Mme B, responsable boulangerie, atteste que chaque jour sont notées sur un cahier de traçabilité les pertes du rayon et que les périmés sont stockés dans des caddies prévus à cet effet dans la réserve jusqu’au contrôle des quantités par la directrice, qui se charge ensuite de la destruction des marchandises.

M. C confirme qu’il note tous les jours les pertes dans le cahier de traçabilité et les met ensuite en réserve pour qu’elles soient jetées tous les jours par M. D. M. E déclare également utiliser le cahier de traçabilité pour les produits périmés.

Mme F, responsable frais LS, atteste avoir expliqué à M. I J le fonctionnement de la démarque et du cahier de traçabilité et qu’il fallait mettre les périmés dans un caddie. Elle ajoute que les périmés retrouvés étaient en rayon et dans le frigo de la réserve.

M. D déclare que dès la vérification des pertes terminée, il les jette immédiatement dans le compacteur et qu’il effectue cette vérification tous les matins.

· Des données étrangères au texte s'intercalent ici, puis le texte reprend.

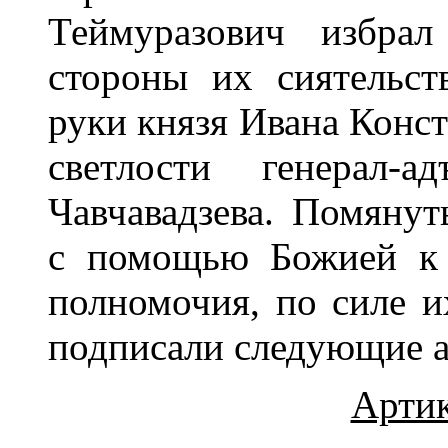
Теймуразович избра
стороны их сиятельст
руки князя Ивана Конст
светлости генерал-а
Чавчавадзева. Помяну
с помощью Божией к 
полномочия, по силе и
подписали следующие а
Арти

Mme Z atteste qu’à plusieurs reprises la société a convoqué M. I J pour qu’il corrige son travail surtout dans le contrôle des périmés, avant de lui envoyer un avertissement. Elle déclare également que le dimanche matin, elle était en permanence accueil quand une cliente l’a alertée de la présence de denrées périmées dans le rayon charcuterie libre service ; qu’elle a enlevé lesdits produits.

Maître A mentionne dans son constat du 17 novembre que Mme Z lui a exposé avoir découvert un carton de denrées alimentaires dans la réserve frigorifique du magasin alors qu’il aurait dû être en rayon ou enlevé de la réserve en cas de dépassement des dates de péremption et qu’elle a ensuite vérifié les denrées dans le rayon. Elle atteste par ailleurs que ne pouvant se déplacer le jour de l’appel téléphonique elle a conseillé à Mme Z de retirer les produits périmés du rayon et les entreposer dans une réserve en attendant son passage deux jours plus tard.

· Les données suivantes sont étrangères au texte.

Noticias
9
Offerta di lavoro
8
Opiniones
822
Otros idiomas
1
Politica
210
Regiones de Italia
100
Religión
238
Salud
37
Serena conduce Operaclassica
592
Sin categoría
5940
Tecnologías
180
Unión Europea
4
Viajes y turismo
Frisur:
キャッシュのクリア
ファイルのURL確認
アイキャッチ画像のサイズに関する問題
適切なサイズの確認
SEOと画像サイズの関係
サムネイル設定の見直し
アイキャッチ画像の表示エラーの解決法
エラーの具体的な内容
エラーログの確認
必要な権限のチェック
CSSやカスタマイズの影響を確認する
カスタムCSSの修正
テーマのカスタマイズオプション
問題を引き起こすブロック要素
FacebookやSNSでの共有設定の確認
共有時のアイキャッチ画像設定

L’huissier a constaté que le caddie qui avait été filmé contenait des produits périmés depuis le 7 novembre jusqu’au 15 et que ces articles correspondaient bien à la liste dressée le 16 novembre enregistrée dans MSI.

En premier lieu, l’absence du salarié lors de l’opération n’enlève pas toute valeur probante aux constatations de l’huissier, même mandaté par l’employeur.

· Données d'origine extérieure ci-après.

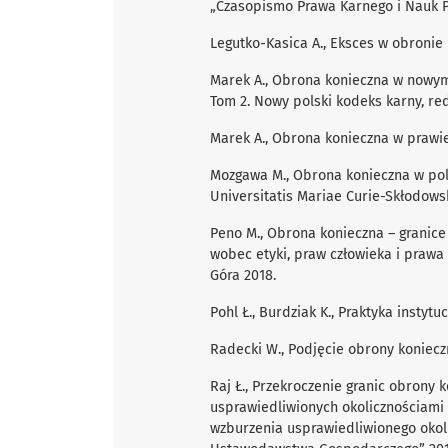
„Czasopismo Prawa Karnego i Nauk Pe
Legutko-Kasica A., Eksces w obronie 
Marek A., Obrona konieczna w nowym
Tom 2. Nowy polski kodeks karny, red.
Marek A., Obrona konieczna w prawie
Mozgawa M., Obrona konieczna w po
Universitatis Mariae Curie-Skłodowsk
Peno M., Obrona konieczna – granice
wobec etyki, praw człowieka i prawa 
Góra 2018.
Pohl Ł., Burdziak K., Praktyka instyt
Radecki W., Podjęcie obrony konieczn
Raj Ł., Przekroczenie granic obrony
usprawiedliwionych okolicznościami 
wzburzenia usprawiedliwionego okolic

En second lieu, il ressort de ces éléments qu’il est incontestable que l’huissier a été appelé dès le lundi 15 novembre et que les périmés ont été mis dans un caddie à sa demande. Il est également incontestable que ces produits ont été enregistré dans MSI le 16 novembre, soit après le départ en congés de M. I J.

Ainsi, si ces produits avaient été retirés par M. I J lui-même pour être mis dans la réserve en vue de leur vérification et de leur destruction, ils auraient été enregistrés avant le 16 novembre dans MSI, ce qui n’est pas soutenu, ni a fortiori établi. Au surplus, dans cette hypothèse, cela démontrerait, en tout état de cause, un manquement du salarié qui n’aurait pas retiré avant le 13 novembre des produits périmés depuis les 7, 8 et 10 novembre, alors que le contrôle est quotidien. De même il n’est pas établi que l’employeur aurait conservé des produits périmés en vue de piéger M. I J pendant ses congés. En effet il ressort d’une part des attestations de Mme F et de M. D que les périmés litigieux proviennent bien du rayon et du frigo de la réserve et que les marchandises périmées sont détruites tous les jours. D’autre part, le témoignage de M. Y suivant lequel quand l’employeur veut se séparer d’un salarié, il fait tout pour y arriver (avertissements injustifiés, changement des horaires pour jouer sur le moral des employés…), ce qui l’a amené à démissionner, est sujet à caution dès lors qu’il a écrit à la société Lebul, lorsqu’il a interrompu son contrat de qualification, que son intégration dans l’équipe lui avait permis d’améliorer son expérience professionnelle, sans évoquer le moindre problème et alors qu’il n’avait pas fait l’objet d’une bonne évaluation par l’organisme de formation. De même le témoignage de la femme de ménage qui indique que l’employeur met des marchandises périmées dans le rayon pour licencier ses salariés ne repose sur aucun fait constaté par le témoin. Enfin les témoignages de salariés ou de clients indiquant que M. I J faisait correctement son travail ne permettent pas d’établir qu’il n’oubliait aucun produit périmé dans son rayon, étant observé qu’il n’a pas contesté son avertissement du 7 septembre 2004, portant sur le même manquement.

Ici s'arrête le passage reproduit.